Saint Martin's monk and teacher Father William Maat, O.S.B., dies

Aug. 1, 2005

Lacey, Wash. – Father William Maat, Order of St. Benedict, a priest and former teacher, died in his sleep July 31, 2005, at Mother Joseph Care Center. He was 98.

Members of the Saint Martin’s College community join Saint Martin’s Abbey, where Father William had been a member since 1960, in honoring his life.

A vigil service will be at 5 p.m. Thursday, Aug. 4, at Saint Martin’s Abbey Church, 5300 Pacific Ave., Lacey. Mass of Christian Burial will be celebrated for him at 10:30 a.m. Friday, Aug. 5. Burial will follow at Saint Martin’s Abbey Cemetery.
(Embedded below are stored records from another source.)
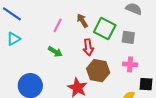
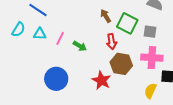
pink line: (58, 25) -> (60, 38), moved
cyan triangle: (14, 39) -> (40, 34), turned 32
pink cross: (130, 64) -> (152, 58), size x1.5

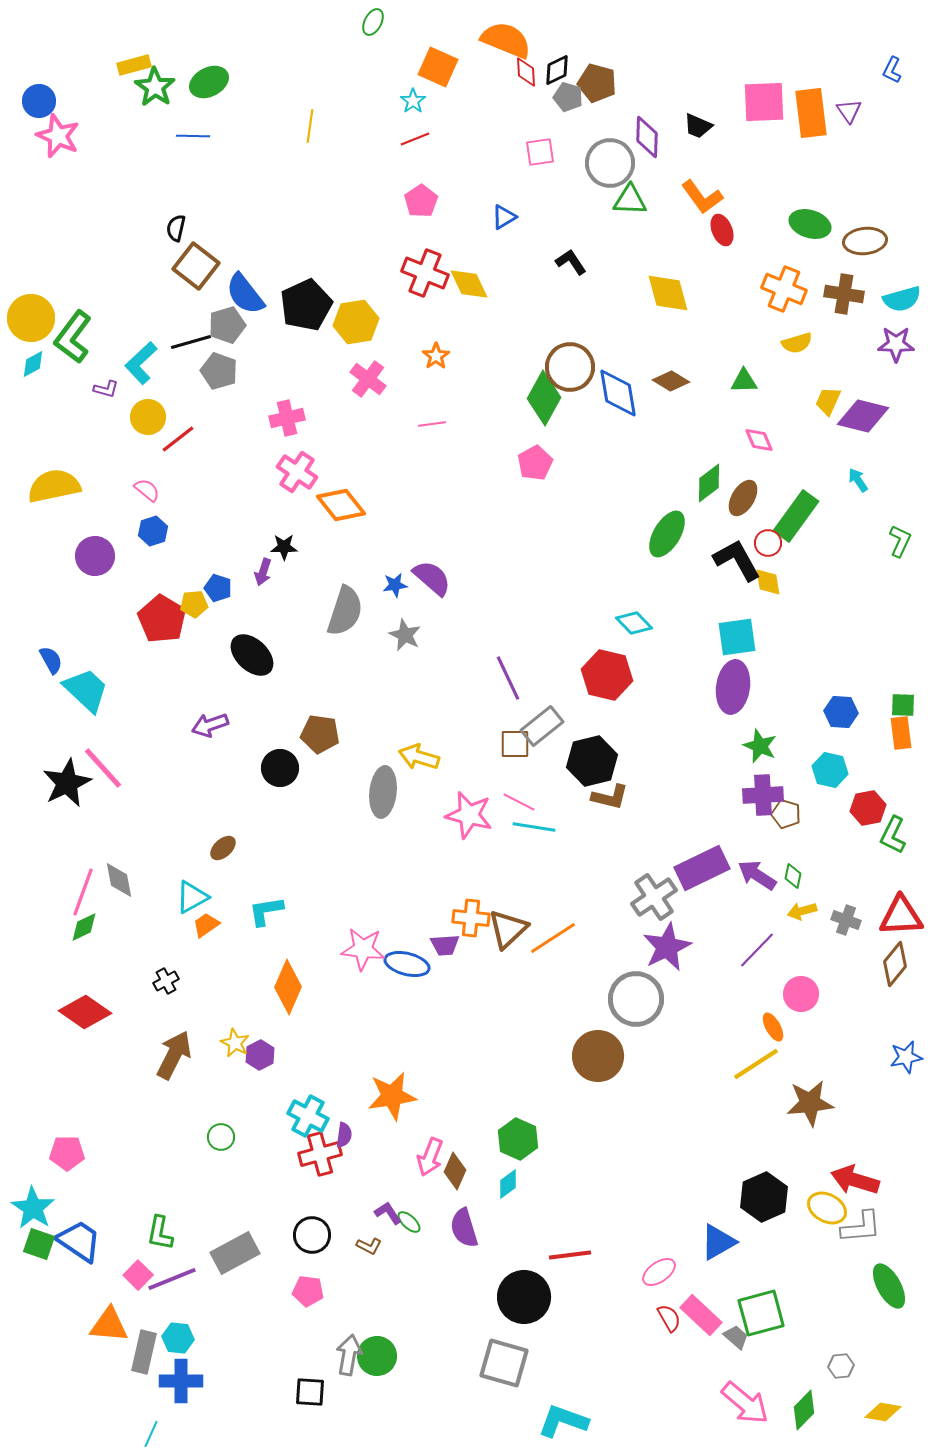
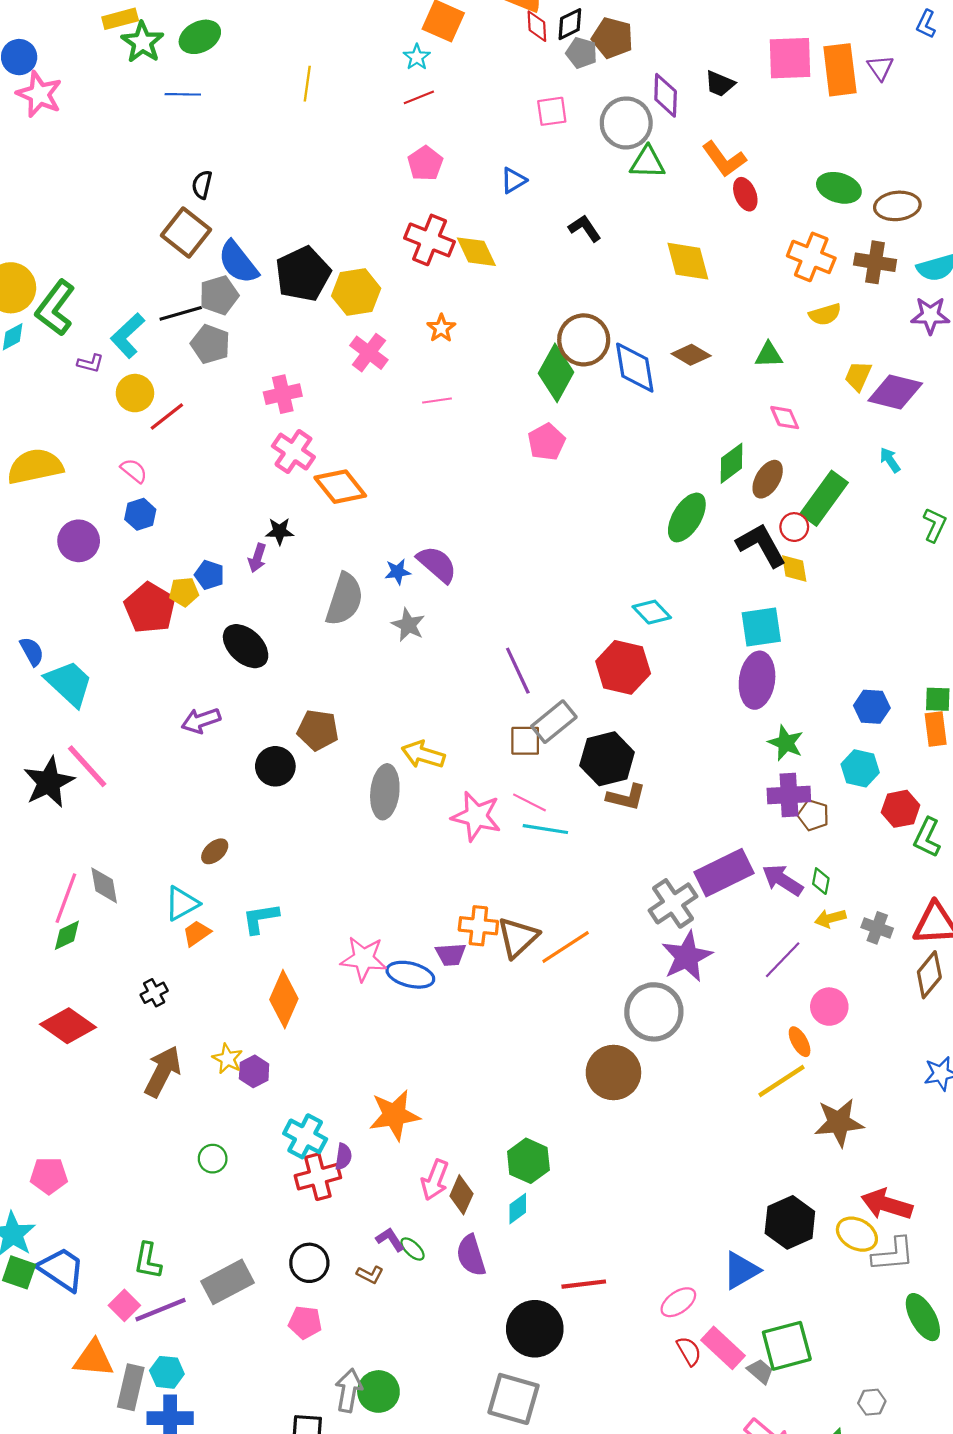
black semicircle: (176, 228) -> (202, 185), moved

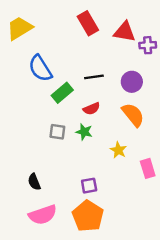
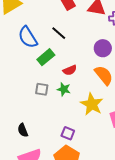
black line: (94, 77) -> (59, 33), moved, turned 49
yellow star: (118, 150) -> (92, 104), size x1.6
purple square: (89, 186) -> (68, 133), turned 32

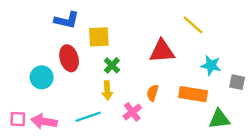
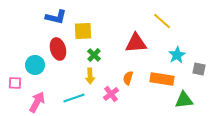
cyan star: (211, 65) -> (177, 55), turned 30
pink square: (18, 119) -> (15, 83), moved
pink arrow: (44, 121) -> (37, 102), turned 110

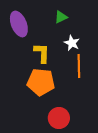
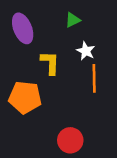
orange pentagon: (41, 82) -> (25, 97), moved

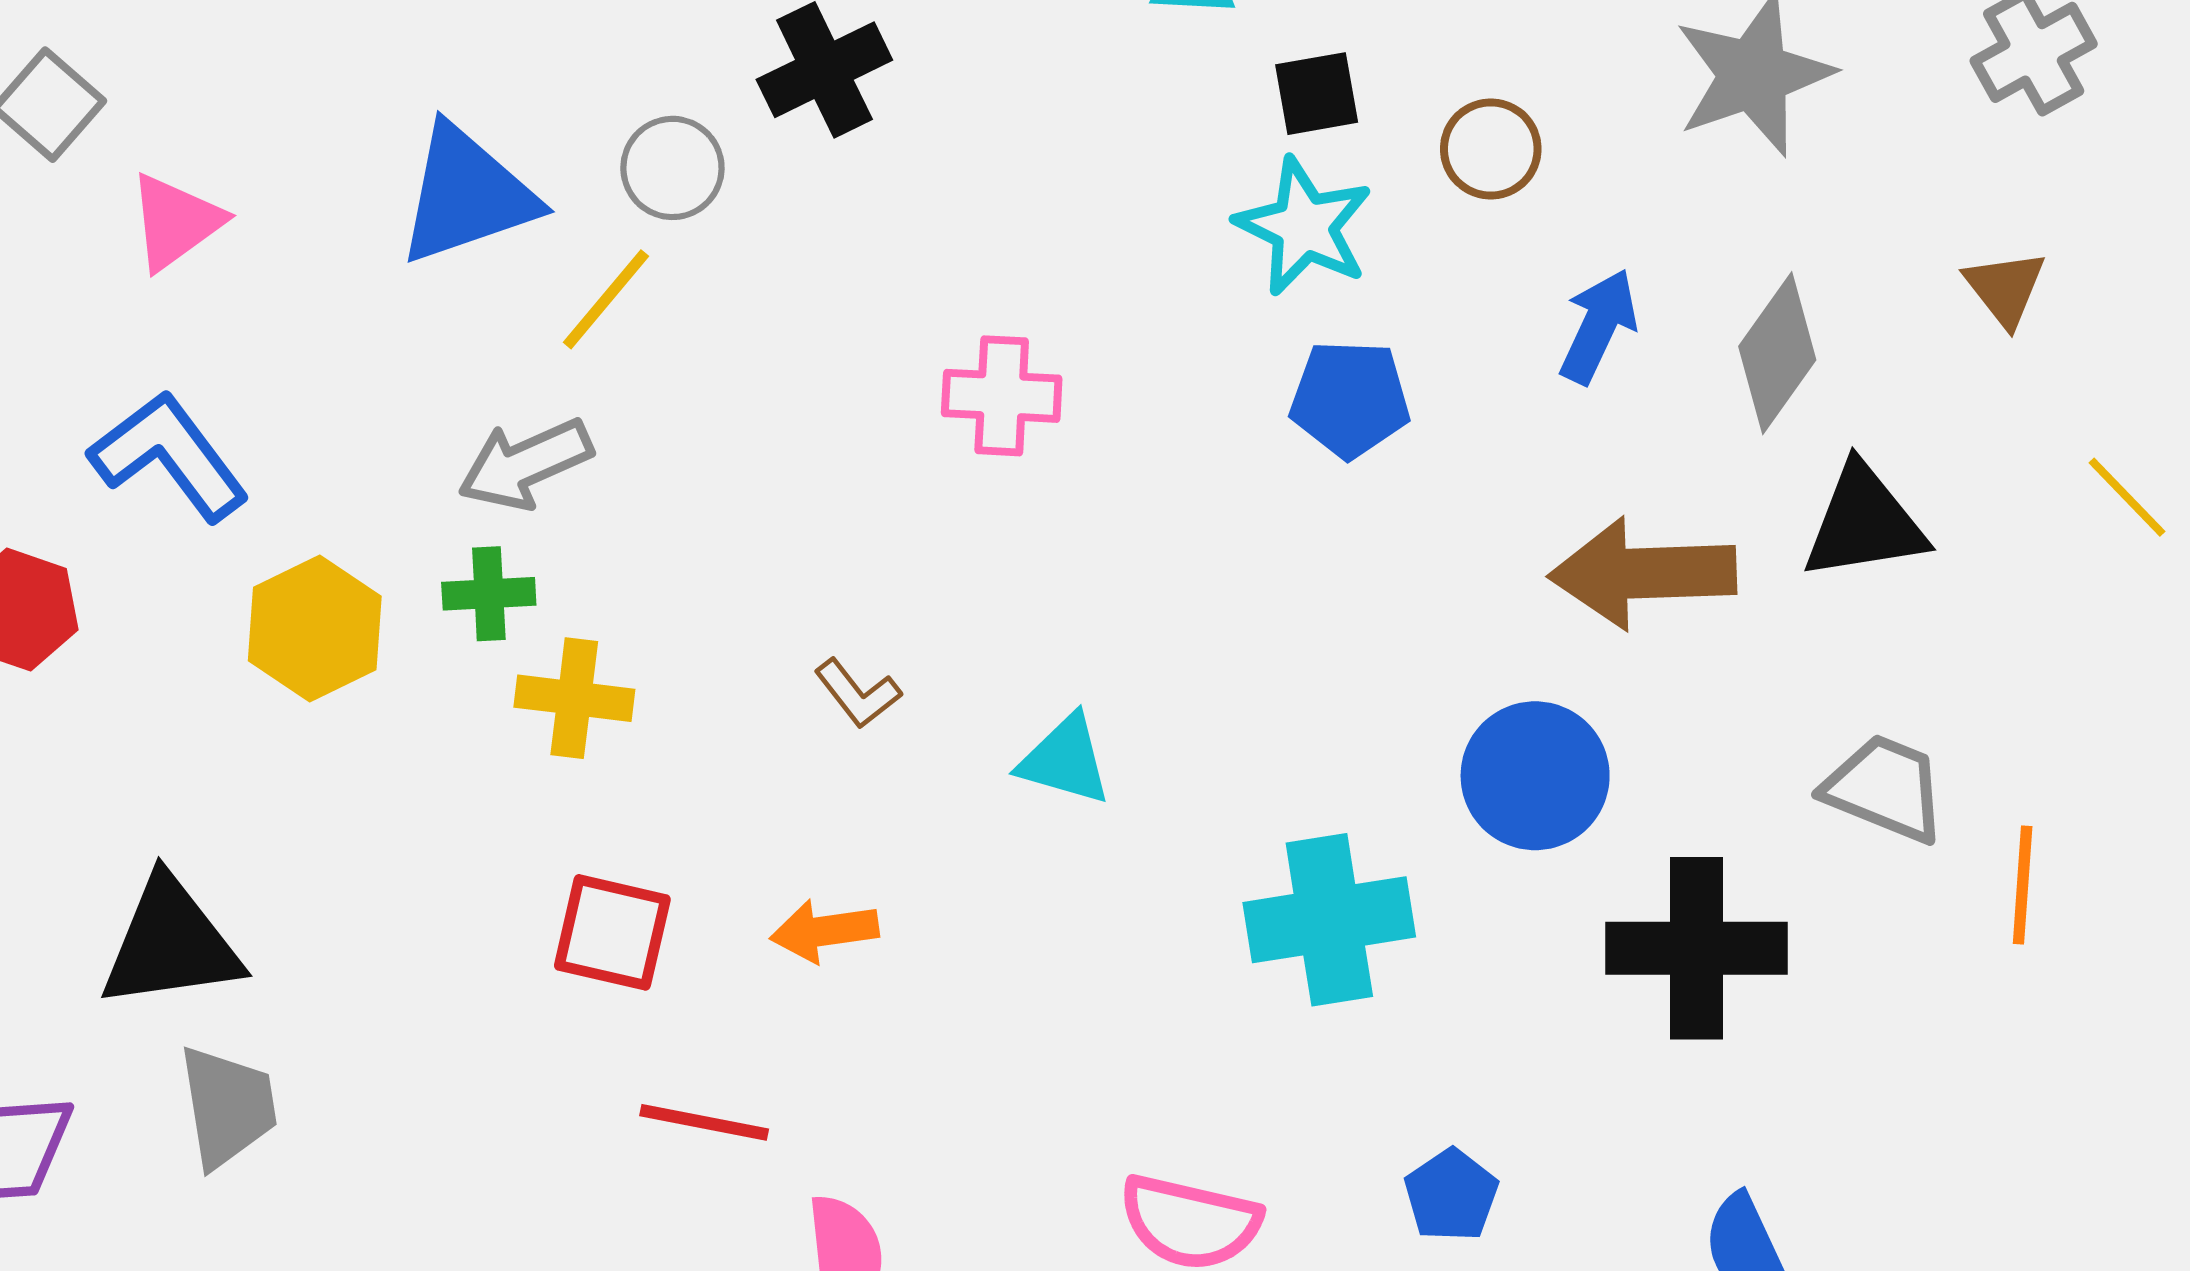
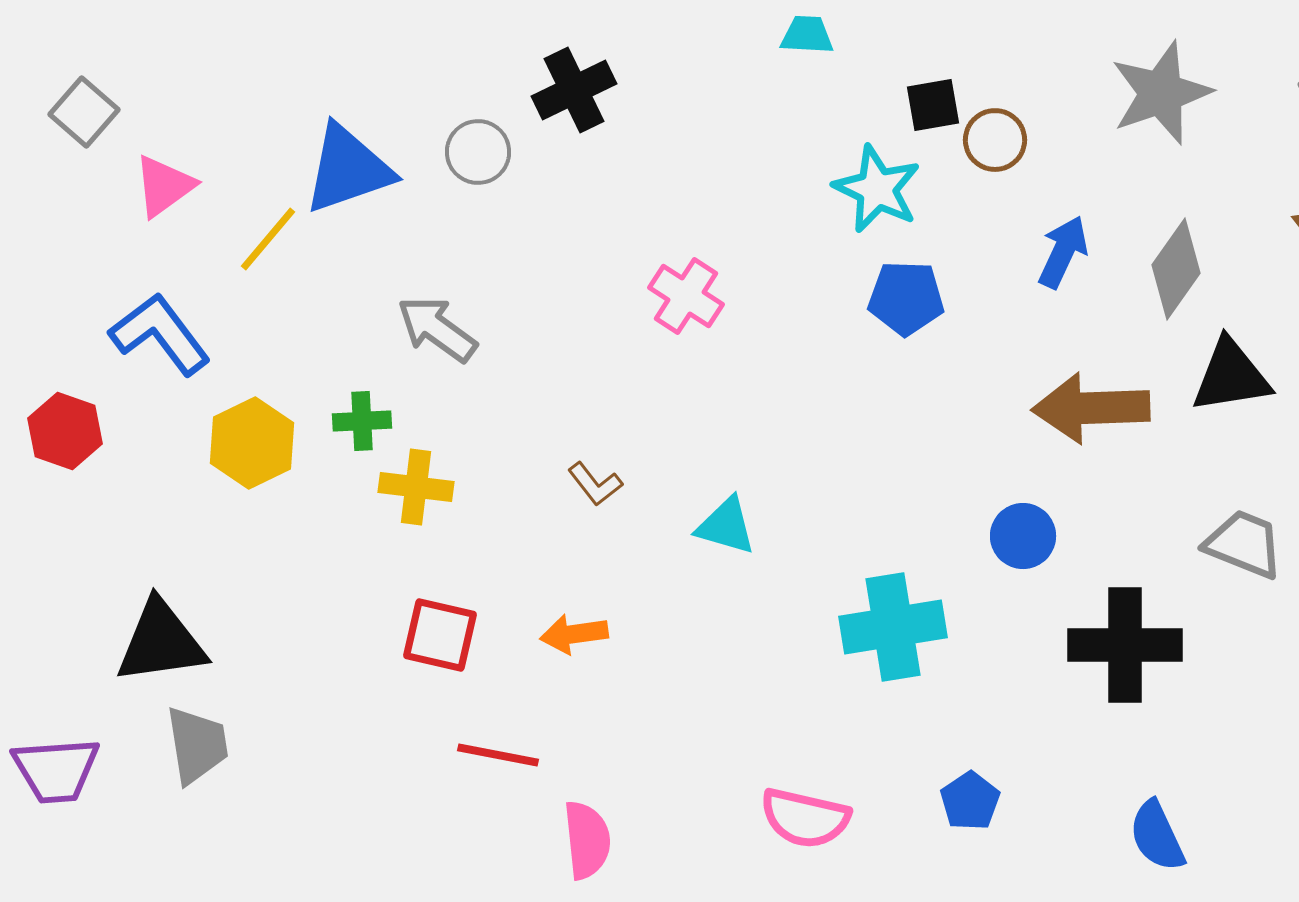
black square: (1317, 94) -> (933, 105), moved
yellow line: (606, 299) -> (268, 239), moved
pink cross: (1002, 396) -> (686, 296), turned 30
gray arrow: (525, 464) -> (437, 329), moved, turned 60
blue circle: (1535, 776) -> (1023, 536), size x0.7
Father William was born Anthony Maat on Jan. 5, 1907, in Rotterdam, Holland. He was the son of Jonis J. and Barbara Vander Helm Maat. His family immigrated to the United States when he was an infant, and he attended elementary schools near Red Lodge, Mont. He later attended St. Benedict’s High School and College in Atchison, Kansas, receiving his bachelor’s degree from the college in 1930. He went on to earn a doctorate from The Catholic University of America in 1944 and a certificate in spiritual theology from the Dominican House of Studies in 1957 in Chicago.

He entered the Benedictine novitiate at St. Vincent Archabbey in Latrobe, Penn., in 1927, making his solemn vows in 1931 at St. Benedict’s Abbey in Atchison. Following studies at St. Benedict’s School of Theology, he was ordained to the priesthood in May 1933 at St. Benedicts, celebrating his first Mass at Kalamazoo, Mich. He transferred to Lacey’s Saint Martin’s Abbey in 1960. His monastic assignments included service as brother director at St. Benedict’s and as oblate director at both St. Benedict’s and Saint Martin’s.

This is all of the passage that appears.